El cardenal Leopoldo Brenes, dijo esta mañana que cualquier ley que se discuta en el senado de los Estados Unidos en contra del gobierno de Nicaragua será una medida que afectará a los más pobres del país.

"El gobierno estará pensando en plan B, pero sabemos todo el apoyo que se puede perder con esa ley que va afectar a Nicaragua y de manera especial a los más pobres", indicó Brenes.

El cardenal también se refirió a la disposición del presidente Daniel Ortega de no admitir un adelanto al calendario electoral en función de buscar una salida a la crisis de Nicaragua, y de la negativa de retomar las negociaciones a través de un diálogo.

"No hay mal que dure 100 años, ni cuerpo que lo aguante... el reto a seguir es sentarnos a platicar antes de llegar a un precipicio", advirtió el cardenal Brenes.

Durante su homilía dominical, el cardenal instó a la feligresía a no convertirse jamás en personas cerradas, "sino más bien el señor nos llama a ser personas abiertas a escuchar las críticas, y si estas críticas no tienen ningún sentido, ni ninguna base, pues nadie tiene por qué molestarse", expresó Brenes en la catedral de Managua.

La propuesta de Ley de Derechos Humanos y Anticorrupción en Nicaragua 2018, que discutirá el Comité de Relaciones Exteriores del Senado de Estados Unidos, el próximo miércoles 26, incluye posibles sanciones económicas y migratorias a funcionarios, exfuncionarios y asociados del gobierno de Nicaragua.

La iniciativa también permite un “waiver” o exención de esas sanciones, en caso de que mejoren las condiciones democráticas y de fortalecimiento de la lucha contra la corrupción.
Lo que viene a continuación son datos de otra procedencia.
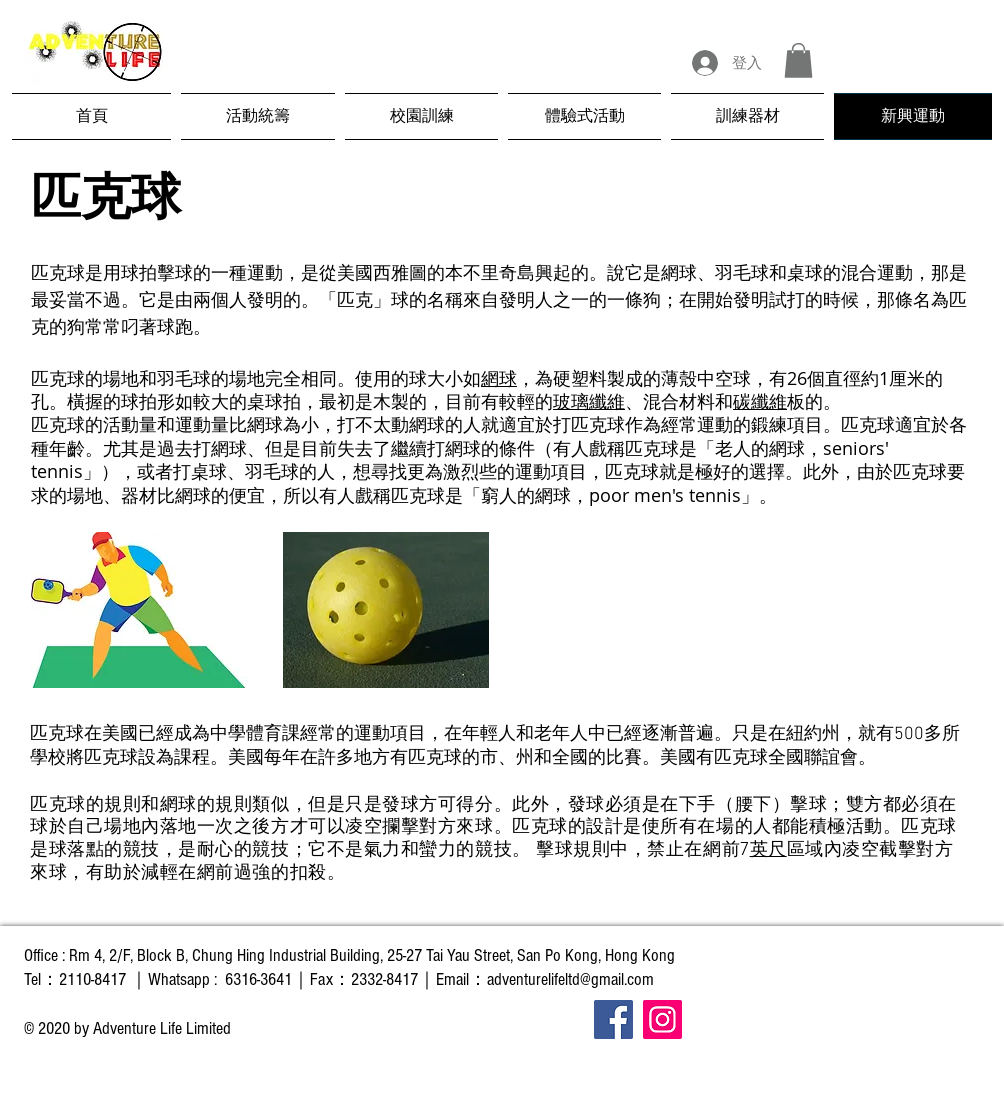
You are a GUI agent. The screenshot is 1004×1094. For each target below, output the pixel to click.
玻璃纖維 (589, 401)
Impulsada por los senadores Bob Menendez, Ted Cruz, Marco Rubio, Bill Nelson, Dick Durbin, David Perdue, Patrick Leahy, Tim Kaine, Ben Cardin, Tom Cotton y John Cornyn, la ley pretende sancionar a las personas responsables de actos de violencia y abusos de los derechos humanos en Nicaragua.

El proyecto plantea castigar a los responsables de actos “significativos de violencia o violaciones de derechos humanos” en el contexto de las protestas, que comenzaron el 18 de abril de 2018.